Depending on the program, and whether it’s a properly written systemd service, you may find the pid file is not needed.
A pid or “process identifier” is typically used by a program that is running as a daemon or service. It contains the process id of the running instance program. If this particular program forks multiple instances of it and there is a lone number in the file it is usually the id of the parent over any of the children. In Unix/Linux et al, one can use the kill command to send signals of different types to the process and it trap it and it may take certain actions. A common on is “SIGHUP”, integer value 1 or the argument -HUP to the kill command, which tells the recipient to “hangup” and re-read the configuration file. This is less than SIGTERM / -TERM which means “terminate”. You may be familiar with -9 or -SIGKILL or -KILL which is untrappable and a receiving process will be ended by the kernel. The process can not do anything about it. A less known one is SIGSTOP, which can be trapped and the kernel will stop the process. When the same process receives SIGCONT it will continue.
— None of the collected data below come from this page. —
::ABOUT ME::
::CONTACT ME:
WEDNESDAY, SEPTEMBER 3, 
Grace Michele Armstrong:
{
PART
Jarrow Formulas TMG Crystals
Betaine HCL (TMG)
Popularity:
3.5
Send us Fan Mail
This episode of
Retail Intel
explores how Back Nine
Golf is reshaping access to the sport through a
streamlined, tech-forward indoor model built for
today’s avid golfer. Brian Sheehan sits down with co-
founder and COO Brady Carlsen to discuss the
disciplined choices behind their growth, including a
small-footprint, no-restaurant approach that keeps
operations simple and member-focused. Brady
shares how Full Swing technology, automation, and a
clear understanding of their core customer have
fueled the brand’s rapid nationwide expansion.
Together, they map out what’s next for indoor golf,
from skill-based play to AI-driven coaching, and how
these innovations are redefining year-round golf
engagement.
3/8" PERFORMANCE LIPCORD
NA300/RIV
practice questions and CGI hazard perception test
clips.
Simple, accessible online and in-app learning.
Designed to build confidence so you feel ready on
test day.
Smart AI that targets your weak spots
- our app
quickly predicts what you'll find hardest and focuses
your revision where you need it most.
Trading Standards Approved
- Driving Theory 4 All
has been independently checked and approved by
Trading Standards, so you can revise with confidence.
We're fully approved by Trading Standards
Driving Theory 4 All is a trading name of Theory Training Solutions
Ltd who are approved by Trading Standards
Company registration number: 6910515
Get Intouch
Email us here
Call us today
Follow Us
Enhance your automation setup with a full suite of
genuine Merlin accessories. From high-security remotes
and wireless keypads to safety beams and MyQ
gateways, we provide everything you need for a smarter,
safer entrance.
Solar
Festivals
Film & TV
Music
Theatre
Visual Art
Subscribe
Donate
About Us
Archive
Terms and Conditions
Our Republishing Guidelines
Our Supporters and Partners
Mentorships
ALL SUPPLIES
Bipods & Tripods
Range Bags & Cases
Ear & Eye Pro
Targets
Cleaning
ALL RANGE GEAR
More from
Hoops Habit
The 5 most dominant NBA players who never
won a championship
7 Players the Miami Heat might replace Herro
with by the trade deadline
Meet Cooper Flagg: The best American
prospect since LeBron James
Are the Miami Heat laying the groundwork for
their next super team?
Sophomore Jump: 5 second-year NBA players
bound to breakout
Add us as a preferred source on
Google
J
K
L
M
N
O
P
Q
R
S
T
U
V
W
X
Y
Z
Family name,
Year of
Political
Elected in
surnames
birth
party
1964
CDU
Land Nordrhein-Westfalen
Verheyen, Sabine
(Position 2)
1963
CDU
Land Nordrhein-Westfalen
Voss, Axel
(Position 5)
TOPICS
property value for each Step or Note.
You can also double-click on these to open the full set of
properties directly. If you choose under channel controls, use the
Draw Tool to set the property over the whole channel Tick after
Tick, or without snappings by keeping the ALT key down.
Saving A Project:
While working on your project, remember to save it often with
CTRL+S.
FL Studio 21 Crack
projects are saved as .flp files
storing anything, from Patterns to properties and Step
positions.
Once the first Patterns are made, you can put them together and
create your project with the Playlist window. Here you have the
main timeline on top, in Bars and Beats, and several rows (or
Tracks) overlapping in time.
I have found this useful in certain situation such as receiving network connections to cause a stall and reproduce certain network conditions useful for debugging a service.
Useful trivia is that SIGHUP makes ‘bash’ save its command-line history (and propagate SIGHUP to its children) and exit, while with SIGTERM no history is saved when bash exits.
A pidfile has predictable (predetermined) name, so it is trivial to find (if it exists). Then one can “dereference” it to find the running process (that does not have predictable pid).